Re: Superdome(IA64) event.log (Event 100212, 100213)

Hi,

Are you saying, these events are still occuring inspite of replacing the PCI card at slot0/cell0 ?
Worth to take a look at
MP SL logs
efi shell > errdump cpe
efi shell > info -b all

The CPE usually occurs for IO related compoments like SBAs , PCI adapters.

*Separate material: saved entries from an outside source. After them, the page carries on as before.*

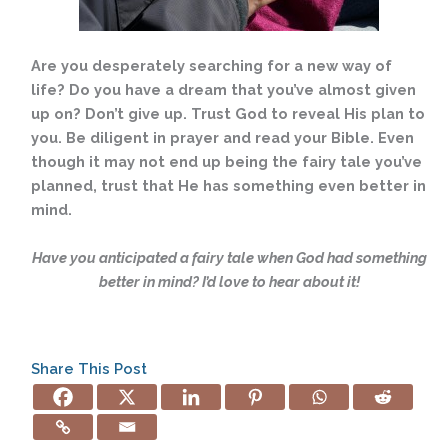
Are you desperately searching for a new way of
life? Do you have a dream that you’ve almost given
up on? Don’t give up. Trust God to reveal His plan to
you. Be diligent in prayer and read your Bible. Even
though it may not end up being the fairy tale you’ve
planned, trust that He has something even better in
mind.
Have you anticipated a fairy tale when God had something
better in mind? I’d love to hear about it!
Share This Post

As per event 100213, it is related/pointing to PCI card at slot0/cell0 and CPE is not corrected.
Hyunchul Lee_1
Occasional Contributor

Re: Superdome(IA64) event.log (Event 100212, 100213)

Thank you, Sameer Nirmal...
I have replaced that Slot0/Cell0's PCI Card.
but It is not resolve the problem.

Then, HPRC suggest that replace the PCI Card of slot0/Cell1.

HPRC said that according above the detail log, cell0 has no problem, cell1 is main point of this occurance.

So, I will replace the PCI card of Cell1 on the next weekend.

Thank you for your reply.
Stefan Stechemesser
Honored Contributor
Solution

Re: Superdome(IA64) event.log (Event 100212, 100213)

Hi,

you should open a support call with HP Support for this problem.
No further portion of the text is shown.